▸ **SUPPLIED RECORDS**:
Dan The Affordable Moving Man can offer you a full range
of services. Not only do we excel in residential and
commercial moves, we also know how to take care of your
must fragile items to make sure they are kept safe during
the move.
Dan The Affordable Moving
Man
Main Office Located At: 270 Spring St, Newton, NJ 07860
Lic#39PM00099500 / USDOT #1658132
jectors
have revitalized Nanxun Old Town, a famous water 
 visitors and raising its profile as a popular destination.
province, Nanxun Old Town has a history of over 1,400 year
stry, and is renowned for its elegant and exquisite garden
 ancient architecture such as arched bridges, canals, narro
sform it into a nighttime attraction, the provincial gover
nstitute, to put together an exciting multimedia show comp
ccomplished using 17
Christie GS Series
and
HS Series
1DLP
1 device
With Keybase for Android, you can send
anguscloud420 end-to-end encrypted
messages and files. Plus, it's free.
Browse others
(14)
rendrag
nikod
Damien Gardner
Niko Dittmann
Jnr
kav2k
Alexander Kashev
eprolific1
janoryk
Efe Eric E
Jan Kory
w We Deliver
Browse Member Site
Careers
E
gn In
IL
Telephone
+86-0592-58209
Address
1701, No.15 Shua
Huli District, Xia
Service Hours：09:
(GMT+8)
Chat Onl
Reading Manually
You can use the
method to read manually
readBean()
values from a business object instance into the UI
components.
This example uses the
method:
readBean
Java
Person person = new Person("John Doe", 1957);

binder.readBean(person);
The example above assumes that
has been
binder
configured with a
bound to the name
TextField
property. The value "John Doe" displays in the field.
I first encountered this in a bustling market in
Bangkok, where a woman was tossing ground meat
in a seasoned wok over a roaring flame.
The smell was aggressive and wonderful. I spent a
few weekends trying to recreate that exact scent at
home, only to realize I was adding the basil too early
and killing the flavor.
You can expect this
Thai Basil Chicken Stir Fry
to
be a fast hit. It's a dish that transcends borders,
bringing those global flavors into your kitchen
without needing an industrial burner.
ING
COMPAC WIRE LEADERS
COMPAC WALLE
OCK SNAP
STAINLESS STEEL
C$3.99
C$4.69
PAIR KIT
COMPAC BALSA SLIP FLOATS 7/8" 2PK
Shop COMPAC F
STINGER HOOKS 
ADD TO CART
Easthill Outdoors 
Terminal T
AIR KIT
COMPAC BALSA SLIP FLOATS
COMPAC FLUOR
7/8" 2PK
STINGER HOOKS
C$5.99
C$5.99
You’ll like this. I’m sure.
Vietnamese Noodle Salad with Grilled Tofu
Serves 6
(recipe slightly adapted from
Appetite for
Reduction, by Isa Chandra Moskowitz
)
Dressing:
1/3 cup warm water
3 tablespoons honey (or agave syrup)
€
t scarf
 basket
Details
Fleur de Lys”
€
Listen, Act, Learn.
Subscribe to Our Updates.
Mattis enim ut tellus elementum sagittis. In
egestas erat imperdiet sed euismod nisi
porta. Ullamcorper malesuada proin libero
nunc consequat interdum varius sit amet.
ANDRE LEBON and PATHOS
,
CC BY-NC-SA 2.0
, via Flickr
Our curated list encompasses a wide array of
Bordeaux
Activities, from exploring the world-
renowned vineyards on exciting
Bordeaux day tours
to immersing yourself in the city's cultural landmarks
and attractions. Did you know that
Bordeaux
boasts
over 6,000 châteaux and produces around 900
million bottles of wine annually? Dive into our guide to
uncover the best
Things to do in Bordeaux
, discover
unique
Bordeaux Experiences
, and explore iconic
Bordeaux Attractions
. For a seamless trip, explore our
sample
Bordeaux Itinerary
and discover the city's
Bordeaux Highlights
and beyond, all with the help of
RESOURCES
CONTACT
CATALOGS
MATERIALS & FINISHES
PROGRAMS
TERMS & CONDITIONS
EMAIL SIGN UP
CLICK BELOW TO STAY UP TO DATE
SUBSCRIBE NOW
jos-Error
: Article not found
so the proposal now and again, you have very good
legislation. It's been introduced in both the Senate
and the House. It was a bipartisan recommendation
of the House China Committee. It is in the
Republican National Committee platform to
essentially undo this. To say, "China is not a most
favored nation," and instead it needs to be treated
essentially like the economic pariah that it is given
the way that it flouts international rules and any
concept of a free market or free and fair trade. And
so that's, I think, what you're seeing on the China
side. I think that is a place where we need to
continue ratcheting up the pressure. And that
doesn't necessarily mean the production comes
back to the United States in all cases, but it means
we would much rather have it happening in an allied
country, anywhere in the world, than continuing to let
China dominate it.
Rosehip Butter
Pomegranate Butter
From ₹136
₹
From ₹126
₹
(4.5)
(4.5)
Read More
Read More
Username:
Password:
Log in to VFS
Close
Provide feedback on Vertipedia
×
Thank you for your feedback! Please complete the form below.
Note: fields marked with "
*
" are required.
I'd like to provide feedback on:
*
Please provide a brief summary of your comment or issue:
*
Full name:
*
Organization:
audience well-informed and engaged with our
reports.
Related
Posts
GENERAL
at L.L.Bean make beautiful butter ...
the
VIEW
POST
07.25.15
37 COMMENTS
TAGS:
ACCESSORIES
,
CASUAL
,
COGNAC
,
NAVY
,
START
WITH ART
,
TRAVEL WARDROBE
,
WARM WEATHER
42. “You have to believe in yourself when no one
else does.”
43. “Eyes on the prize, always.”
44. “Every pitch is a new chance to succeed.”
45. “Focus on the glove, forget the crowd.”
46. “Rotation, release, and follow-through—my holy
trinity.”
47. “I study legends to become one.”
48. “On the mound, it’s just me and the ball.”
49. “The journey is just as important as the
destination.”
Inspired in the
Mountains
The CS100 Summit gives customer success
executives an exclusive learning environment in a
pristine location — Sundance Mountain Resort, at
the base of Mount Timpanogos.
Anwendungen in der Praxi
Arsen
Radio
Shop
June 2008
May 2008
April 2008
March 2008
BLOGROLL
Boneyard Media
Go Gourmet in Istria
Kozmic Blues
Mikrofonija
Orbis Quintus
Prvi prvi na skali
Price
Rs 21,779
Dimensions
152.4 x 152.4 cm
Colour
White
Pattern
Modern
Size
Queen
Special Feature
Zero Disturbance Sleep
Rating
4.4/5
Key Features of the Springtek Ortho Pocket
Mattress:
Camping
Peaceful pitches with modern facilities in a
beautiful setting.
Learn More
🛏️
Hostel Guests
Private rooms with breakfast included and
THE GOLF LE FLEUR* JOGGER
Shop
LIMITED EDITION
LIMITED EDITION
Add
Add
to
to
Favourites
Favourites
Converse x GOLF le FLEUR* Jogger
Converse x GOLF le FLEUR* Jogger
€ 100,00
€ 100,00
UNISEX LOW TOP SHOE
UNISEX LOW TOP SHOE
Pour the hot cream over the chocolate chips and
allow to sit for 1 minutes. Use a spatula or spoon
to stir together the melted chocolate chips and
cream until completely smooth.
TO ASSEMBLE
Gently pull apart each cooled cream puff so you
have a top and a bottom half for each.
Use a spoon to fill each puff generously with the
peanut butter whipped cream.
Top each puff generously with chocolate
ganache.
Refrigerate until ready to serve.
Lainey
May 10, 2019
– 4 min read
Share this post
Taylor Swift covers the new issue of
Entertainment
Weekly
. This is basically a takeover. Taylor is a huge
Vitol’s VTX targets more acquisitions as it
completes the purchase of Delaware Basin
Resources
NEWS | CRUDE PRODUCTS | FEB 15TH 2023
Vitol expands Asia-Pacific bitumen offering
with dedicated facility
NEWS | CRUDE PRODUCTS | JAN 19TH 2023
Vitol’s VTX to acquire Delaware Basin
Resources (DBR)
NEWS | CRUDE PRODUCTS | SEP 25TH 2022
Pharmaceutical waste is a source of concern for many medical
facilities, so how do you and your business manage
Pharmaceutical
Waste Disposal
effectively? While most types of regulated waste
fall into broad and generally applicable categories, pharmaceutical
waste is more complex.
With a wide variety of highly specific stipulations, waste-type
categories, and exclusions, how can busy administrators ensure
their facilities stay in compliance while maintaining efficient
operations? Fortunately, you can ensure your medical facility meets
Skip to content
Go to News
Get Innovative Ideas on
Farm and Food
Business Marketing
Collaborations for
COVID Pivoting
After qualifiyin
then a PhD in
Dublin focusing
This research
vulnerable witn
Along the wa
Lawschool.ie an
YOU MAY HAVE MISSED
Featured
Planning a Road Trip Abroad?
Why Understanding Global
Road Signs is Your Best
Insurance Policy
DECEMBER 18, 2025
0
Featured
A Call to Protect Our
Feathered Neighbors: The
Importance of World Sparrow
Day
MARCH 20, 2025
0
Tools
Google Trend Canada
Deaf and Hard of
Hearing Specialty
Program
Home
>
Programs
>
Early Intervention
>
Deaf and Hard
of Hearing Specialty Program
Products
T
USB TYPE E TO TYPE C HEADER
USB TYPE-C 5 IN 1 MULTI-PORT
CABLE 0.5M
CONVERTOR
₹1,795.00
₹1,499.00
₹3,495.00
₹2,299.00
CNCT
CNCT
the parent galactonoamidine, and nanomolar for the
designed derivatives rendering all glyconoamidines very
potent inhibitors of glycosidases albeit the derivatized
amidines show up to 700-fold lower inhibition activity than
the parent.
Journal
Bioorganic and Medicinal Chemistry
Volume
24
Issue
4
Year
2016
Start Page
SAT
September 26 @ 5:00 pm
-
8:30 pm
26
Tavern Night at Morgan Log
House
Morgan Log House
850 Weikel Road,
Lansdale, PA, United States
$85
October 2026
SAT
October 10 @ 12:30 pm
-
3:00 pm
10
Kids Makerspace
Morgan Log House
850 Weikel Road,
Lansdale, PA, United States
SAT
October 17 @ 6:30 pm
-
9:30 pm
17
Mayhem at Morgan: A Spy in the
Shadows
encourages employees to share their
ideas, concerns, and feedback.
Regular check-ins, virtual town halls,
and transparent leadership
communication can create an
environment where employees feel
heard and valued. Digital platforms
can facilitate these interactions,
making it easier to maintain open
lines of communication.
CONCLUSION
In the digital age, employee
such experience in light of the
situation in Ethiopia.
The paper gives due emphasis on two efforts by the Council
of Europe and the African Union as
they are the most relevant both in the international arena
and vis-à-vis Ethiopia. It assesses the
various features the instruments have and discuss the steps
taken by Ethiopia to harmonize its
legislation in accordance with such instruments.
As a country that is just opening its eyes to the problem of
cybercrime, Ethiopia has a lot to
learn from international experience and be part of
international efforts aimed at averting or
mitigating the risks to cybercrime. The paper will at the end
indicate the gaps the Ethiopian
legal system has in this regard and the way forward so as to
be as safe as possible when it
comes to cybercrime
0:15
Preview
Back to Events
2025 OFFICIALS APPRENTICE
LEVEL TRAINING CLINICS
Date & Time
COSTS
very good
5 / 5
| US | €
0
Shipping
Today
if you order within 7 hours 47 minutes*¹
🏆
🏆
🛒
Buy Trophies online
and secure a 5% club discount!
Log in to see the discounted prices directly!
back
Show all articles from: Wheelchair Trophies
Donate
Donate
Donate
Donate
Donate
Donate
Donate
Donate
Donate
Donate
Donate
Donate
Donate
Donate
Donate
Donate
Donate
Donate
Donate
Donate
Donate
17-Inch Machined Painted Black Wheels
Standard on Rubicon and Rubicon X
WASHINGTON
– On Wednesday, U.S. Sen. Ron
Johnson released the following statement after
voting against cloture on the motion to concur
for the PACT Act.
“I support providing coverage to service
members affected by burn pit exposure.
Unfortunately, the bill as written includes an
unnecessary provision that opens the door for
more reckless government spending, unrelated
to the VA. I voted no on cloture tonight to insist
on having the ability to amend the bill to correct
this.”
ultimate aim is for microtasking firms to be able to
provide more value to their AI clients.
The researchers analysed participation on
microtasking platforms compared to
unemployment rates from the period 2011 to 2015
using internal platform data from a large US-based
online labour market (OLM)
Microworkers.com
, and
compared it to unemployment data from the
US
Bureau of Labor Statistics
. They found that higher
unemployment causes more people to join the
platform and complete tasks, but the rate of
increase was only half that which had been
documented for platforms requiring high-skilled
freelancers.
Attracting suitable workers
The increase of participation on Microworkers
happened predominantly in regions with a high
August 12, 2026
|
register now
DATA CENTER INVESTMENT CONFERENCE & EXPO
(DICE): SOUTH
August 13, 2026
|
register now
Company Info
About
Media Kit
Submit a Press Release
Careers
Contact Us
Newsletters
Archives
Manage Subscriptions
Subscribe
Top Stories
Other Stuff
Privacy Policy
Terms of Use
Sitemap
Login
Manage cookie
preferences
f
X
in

▸ **YOUR GOAL**:
For each line of the listing that holds the word "legislation", show that line.

▸ **SOLUTION FOR THIS EXERCISE**:
legislation. It's been introduced in both the Senate
legislation in accordance with such instruments.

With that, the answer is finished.